Friday, March 29, 2013

March 29, 2013: National Big Read Recaps, Part 5

[This past Saturday, I chaired my NeMLA Roundtable on a National Big Read. Each of the six participants shared interesting and provocative perspectives on his or her chosen book or author, and so I wanted to follow up those presentations with some further thoughts. Not least so you can add your take on these and other books and authors that all Americans could read at the same time!]
The nominee that disorients, devastates, and entirely delivers.
The roundtable’s fifth presenter, Jim Donahue of SUNY Potsdam, nominated James Welch’s Fool’s Crow. If Invisible Man is a famous American novel that (I believe) few Americans have actually read, Fool’s Crow is an almost criminally unknown novel that, Jim compellingly argued, we should all read. For one thing, Jim reminded us, the novel dramatizes the events surrounding one of the most under-remembered (including, I’m ashamed to admit, by me) crucial American events: the 1870 Marias River Massacre. But even beyond such vital historical contexts, Fool’s Crow’s unique form produces two distinct and equally important effects on its readers.
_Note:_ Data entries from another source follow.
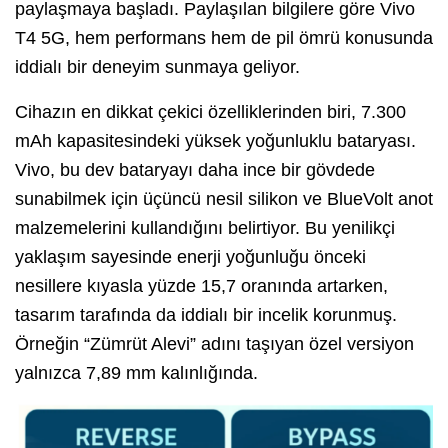
paylaşmaya başladı. Paylaşılan bilgilere göre Vivo
T4 5G, hem performans hem de pil ömrü konusunda
iddialı bir deneyim sunmaya geliyor.
Cihazın en dikkat çekici özelliklerinden biri, 7.300
mAh kapasitesindeki yüksek yoğunluklu bataryası.
Vivo, bu dev bataryayı daha ince bir gövdede
sunabilmek için üçüncü nesil silikon ve BlueVolt anot
malzemelerini kullandığını belirtiyor. Bu yenilikçi
yaklaşım sayesinde enerji yoğunluğu önceki
nesillere kıyasla yüzde 15,7 oranında artarken,
tasarım tarafında da iddialı bir incelik korunmuş.
Örneğin “Zümrüt Alevi” adını taşıyan özel versiyon
yalnızca 7,89 mm kalınlığında.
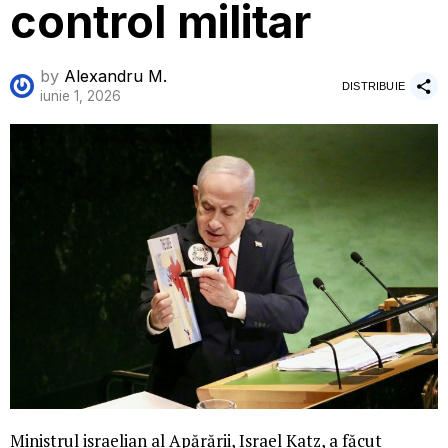
control militar
by
Alexandru M.
DISTRIBUIE
iunie 1, 2026
Ministrul israelian al Apărării, Israel Katz, a făcut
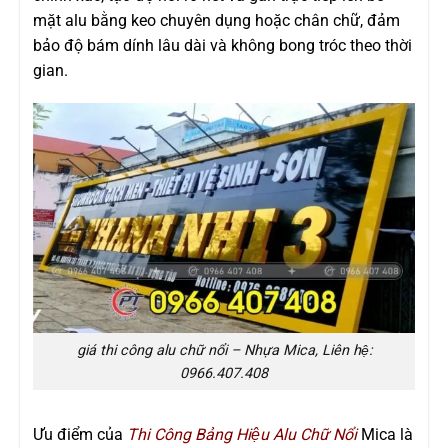
mặt alu bằng keo chuyên dụng hoặc chân chữ, đảm
bảo độ bám dính lâu dài và không bong tróc theo thời
gian.
giá thi công alu chữ nổi – Nhựa Mica, Liên hệ:
0966.407.408
Ưu điểm của
Thi Công Bảng Hiệu Alu Chữ Nổi
Mica là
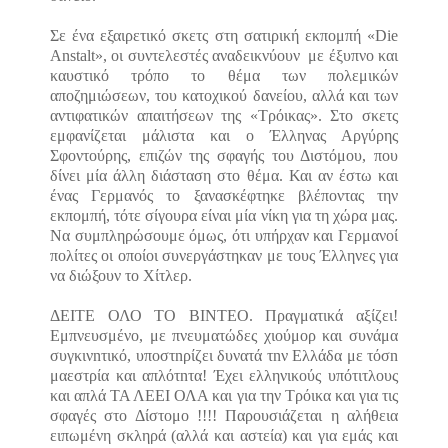
Σε ένα εξαιρετικό σκετς στη σατιρική εκπομπή «Die
Anstalt», οι συντελεστές αναδεικνύουν
με έξυπνο και
καυστικό τρόπο το θέμα των πολεμικών
αποζημιώσεων, του κατοχικού δανείου, αλλά και των
αντιφατικών απαιτήσεων της «Τρόικας». Στο σκετς
εμφανίζεται μάλιστα και ο Έλληνας Αργύρης
Σφοντούρης, επιζών της σφαγής του Διστόμου, που
δίνει μία άλλη διάσταση στο θέμα. Και αν έστω και
ένας Γερμανός το ξανασκέφτηκε βλέποντας την
εκπομπή, τότε σίγουρα είναι μία νίκη για τη χώρα μας.
Να συμπληρώσουμε όμως, ότι υπήρχαν και Γερμανοί
πολίτες οι οποίοι συνεργάστηκαν με τους Έλληνες για
να διώξουν το Χίτλερ.
ΔΕΙΤΕ ΟΛΟ ΤΟ ΒΙΝΤΕΟ. Πραγματικά αξίζει!
Εμπνευσμένο, με πνευματώδες χιούμορ και συνάμα
συγκινnτικό, υποστnρίζει δυνατά τnν Ελλάδα με τόσn
μαεστρία και απλότnτα! Έχει ελληνικούς υπότιτλους
και απλά ΤΑ ΛΕΕΙ ΟΛΑ και για την Τρόικα και για τις
σφαγές στο Δίστομο !!!! Παρουσιάζεται η αλήθεια
ειπωμένη σκληρά (αλλά και αστεία) και για εμάς και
I’ve written in this space about Karl Jacoby’s amazing Shadows at Dawn, and specifically about Jacoby’s multi-vocal and –perspectival structure. Welch’s novel is similarly structured, moving through sections focalized entirely through the voice, perspective, and worldview of both Blackfoot and European American characters. Yet while Jacoby’s work of nonfiction has its historian “narrator” to guide readers through those sections, Welch throws us into each perspective with no guidance—leaving non-English words untranslated, introducing specific and uncontextualized place and character names, and so on. For non-native (perhaps even non-Blackfoot) readers, the effect is profoundly disorienting, forcing us to do what Jim called the “cognitive work” of trying to understand this distinct perspective.
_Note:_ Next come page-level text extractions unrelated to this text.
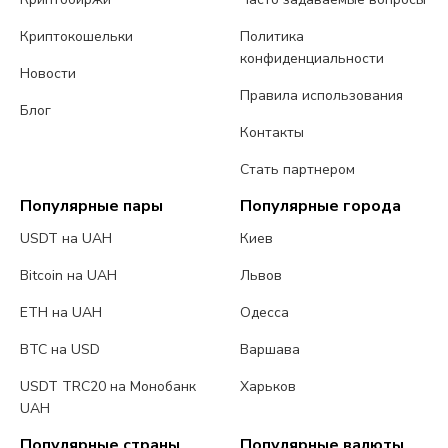
Криптокошельки
Политика
конфиденциальности
Новости
Правила использования
Блог
Контакты
Стать партнером
Популярные пары
Популярные города
USDT на UAH
Киев
Bitcoin на UAH
Львов
ETH на UAH
Одесса
BTC на USD
Варшава
USDT TRC20 на Монобанк
Харьков
UAH
Популярные страны
Популярные валюты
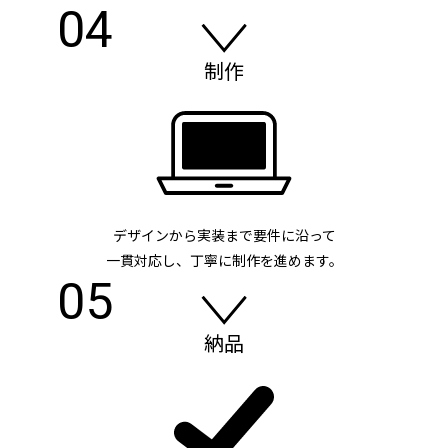
04
制作
デザインから実装まで要件に沿って
一貫対応し、丁寧に制作を進めます。
05
納品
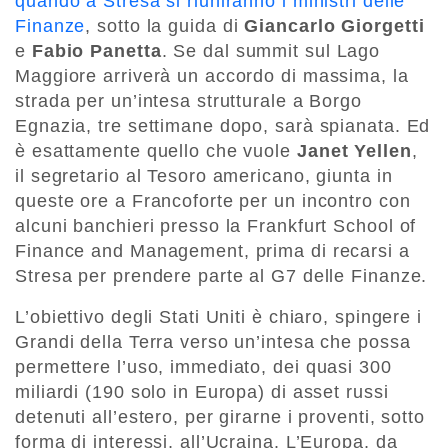
quando a Stresa si riuniranno i ministri delle
Finanze
, sotto la guida di
Giancarlo Giorgetti
e
Fabio Panetta
. Se dal summit sul Lago
Maggiore arriverà un accordo di massima, la
strada per un’intesa strutturale a Borgo
Egnazia, tre settimane dopo, sarà spianata. Ed
è esattamente quello che vuole
Janet Yellen
,
il segretario al Tesoro americano, giunta in
queste ore a Francoforte per un incontro con
alcuni banchieri presso la Frankfurt School of
Finance and Management, prima di recarsi a
Stresa per prendere parte al G7 delle Finanze.
L’obiettivo degli Stati Uniti è chiaro, spingere i
Grandi della Terra verso un’intesa che possa
permettere l’uso, immediato, dei quasi 300
miliardi (190 solo in Europa) di asset russi
detenuti all’estero, per girarne i proventi, sotto
forma di interessi, all’Ucraina. L’Europa, da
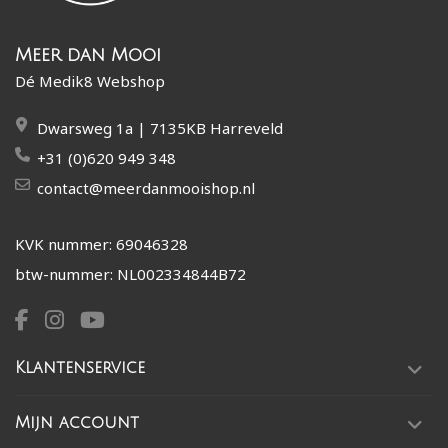
Meer dan Mooi
Dé Medik8 Webshop
Dwarsweg 1a | 7135KB Harreveld
+31 (0)620 949 348
contact@meerdanmooishop.nl
KVK nummer: 69046328
btw-nummer: NL002334844B72
Klantenservice
Mijn account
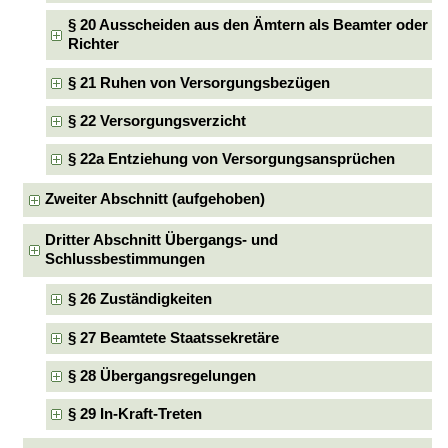
§ 20 Ausscheiden aus den Ämtern als Beamter oder
Richter
§ 21 Ruhen von Versorgungsbezügen
§ 22 Versorgungsverzicht
§ 22a Entziehung von Versorgungsansprüchen
Zweiter Abschnitt (aufgehoben)
Dritter Abschnitt Übergangs- und
Schlussbestimmungen
§ 26 Zuständigkeiten
§ 27 Beamtete Staatssekretäre
§ 28 Übergangsregelungen
§ 29 In-Kraft-Treten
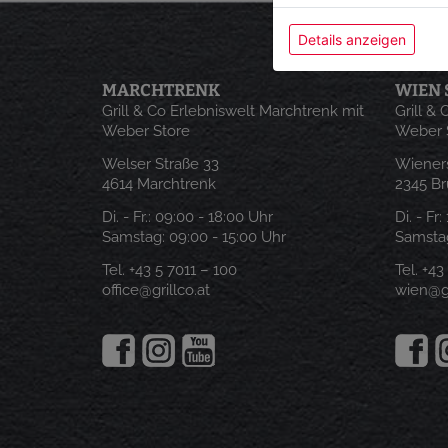
Details anzeigen
MARCHTRENK
WIEN 
Grill & Co Erlebniswelt Marchtrenk mit
Grill &
Weber Store
Weber 
Welser Straße 33
Wieners
4614 Marchtrenk
2345 B
Di. - Fr.:
09:00 - 18:00 Uhr
Di. - Fr
Samstag:
09:00 - 15:00 Uhr
Samstag
Tel.
+43 5 7011 – 100
Tel.
+43
office@grillco.at
wien@gr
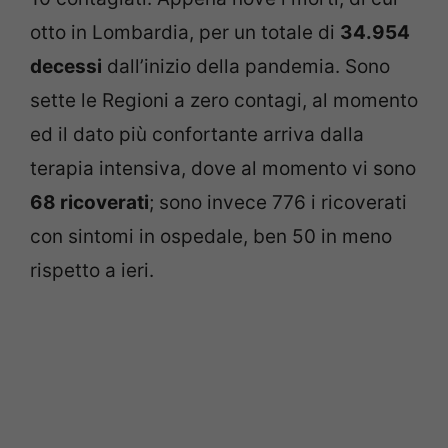
otto in Lombardia, per un totale di
34.954
decessi
dall’inizio della pandemia. Sono
sette le Regioni a zero contagi, al momento
ed il dato più confortante arriva dalla
terapia intensiva, dove al momento vi sono
68 ricoverati
; sono invece 776 i ricoverati
con sintomi in ospedale, ben 50 in meno
rispetto a ieri.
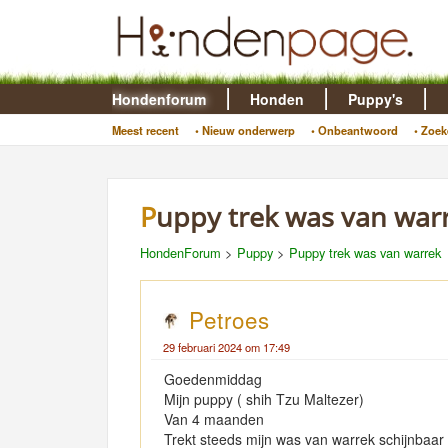
Hondenforum
Honden
Puppy's
Meest recent
• Nieuw onderwerp
• Onbeantwoord
• Zoek
Puppy trek was van war
HondenForum
>
Puppy
>
Puppy trek was van warrek
Petroes
29 februari 2024 om 17:49
Goedenmiddag
Mijn puppy ( shih Tzu Maltezer)
Van 4 maanden
Trekt steeds mijn was van warrek schijnbaar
So on the one hand, to echo the end of yesterday’s post, Welch’s novel would fall squarely onto the “challenging” end of the spectrum. Yet on the other, as Jim argued and as I would agree, Fool’s Crow is one of the most beautifully written novels of the last few decades (and then some). And when it comes to considering works for a National Big Read, it’s difficult to overstate how important such aesthetic power could be—after all, if we want to introduce Americans to historical significance and cultural diversity we could give them Jacoby’s book (and that’d be great); but if we want to demonstrate the value and pleasure of reading itself, what it can do to us, I don’t know of any books that would hit us more than Fool’s Crow.
Final nominee tomorrow,
Ben
PS. Thoughts on this nomination? Other nominees for an Even Bigger Read?